Debut Imran Khan yang disruptif dalam politik Pakistan dengan agenda yang tampaknya naif membuat Pathan Mianwali disayangi oleh para jenderal yang waspada, yang sampai saat itu harus terombang-ambing di antara politisi yang lebih keras di klan saingan Bhutto dan Sharif. Jenderal Pervez Musharaf diyakini telah menawarkan jabatan Perdana Menteri kepada Imran.
Yang terakhir ini cukup cerdas untuk mengenali potensi statusnya sebagai ‘palsu’, mengingat pengalaman para Jenderal di masa lalu dan basa-basi mereka terhadap demokrasi. Meskipun ada penyangkalan berikutnya, Jenderal Musharaf baru-baru ini kembali mendukung Imran, dengan mengatakan bahwa ia adalah pilihan yang ‘lebih baik’ dibandingkan dengan PML-N dan PPP ~ “Popularitasnya sedang meningkat, dan ia memiliki potensi untuk mengubah negara, memperbaiki situasi dan melakukan sesuatu yang bermanfaat bagi Pakistan”.
Dalam Azadi March yang melumpuhkan dan menyertai protes jalanan pada tahun 2014,
Imran Khan bersama ulama Muhammad Tahir-ul-Qadri menciptakan kebuntuan politik, fisik dan moral bagi dispensasi PML-N yang berkuasa. Ada desas-desus bahwa militer Pakistan-lah yang mengatur protes tersebut untuk mengendalikan partai politik yang berkuasa. Pihak militer mungkin telah menyadari bahwa pengelolaan yang lebih dilakukan di belakang layar, dengan menyamar sebagai pemerintahan sipil, lebih cocok untuk semua pemangku kepentingan domestik dan internasional.

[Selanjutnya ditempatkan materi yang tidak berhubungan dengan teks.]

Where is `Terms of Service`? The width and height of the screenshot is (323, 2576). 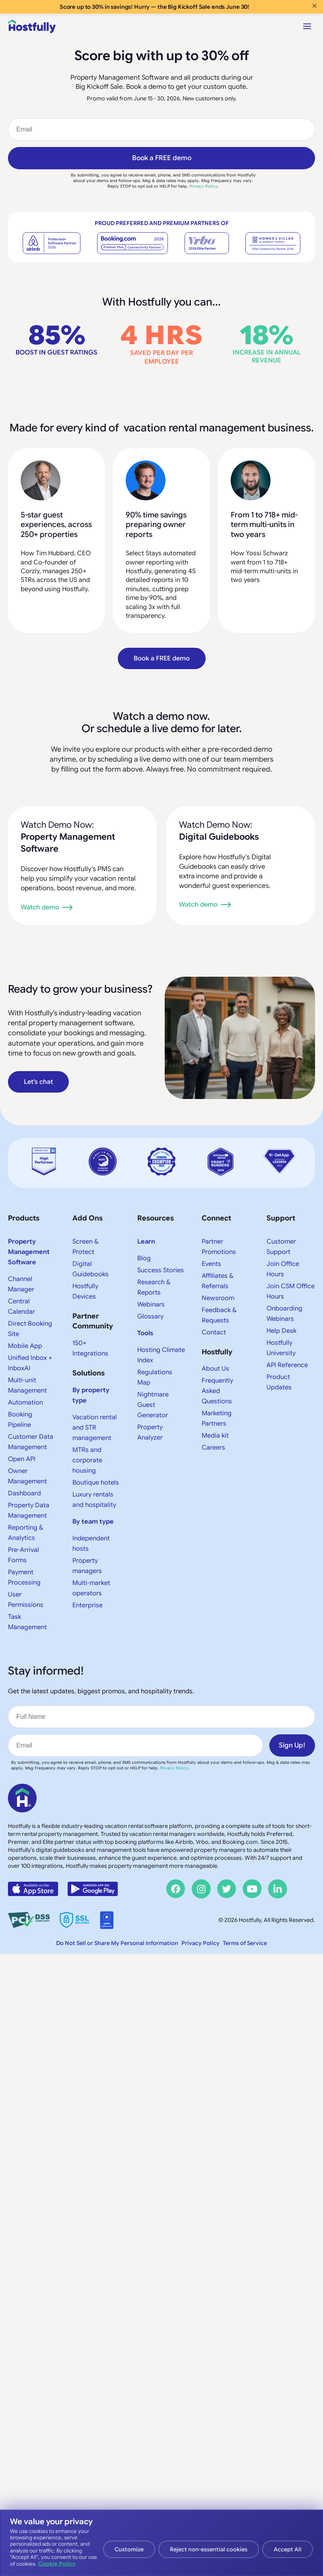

Diktator militer, khususnya Ayub Khan, Zia-ul-Haq dan Pervez Musharaf, cenderung menjadi tidak populer seiring berjalannya waktu. Untuk pengaturan di balik layar ini, pemerintahan sipil yang ‘selaras’ sangatlah penting. Persoalan utama ‘penyelarasan’ militer adalah mempertahankan anggaran yang sangat besar, keputusan akhir dalam urusan luar negeri dan faktor India, dan kepemilikan yang sangat berharga dalam program nuklir karena hal ini semakin memperkuat posisi militer. ~ psikologis, emosional dan internasional.
Jadi, setiap kali Nawaz Sharif menawarkan pemulihan hubungan atau dialog dengan India, hal itu akan selalu ditindaklanjuti dengan serangan teror besar-besaran di India untuk menggagalkan proses tersebut. Saat ini, mengingat retaknya hubungan antara Angkatan Darat Pakistan dan PML-N yang berkuasa, dan dengan ketidaknyamanan institusional yang serupa dengan PPP, Markas Besar Rawalpindi diserahkan kepada Imran Khan sebagai pilihan utama atau ladla.
Pendiri PPP, Zulfiqar Ali Bhutto, digantung oleh Jenderal Zia-ul-Haq dan pembunuhan putrinya Benazir menimbulkan tuduhan bahwa perlindungan yang diberikan Jenderal Musharraf tidak cukup. Imran juga mendorong independensi dan pemberdayaan peradilan, tidak seperti PML-N dan PPP yang biasanya berselisih dengan pengadilan, mengingat banyaknya kasus yang menimpa mereka.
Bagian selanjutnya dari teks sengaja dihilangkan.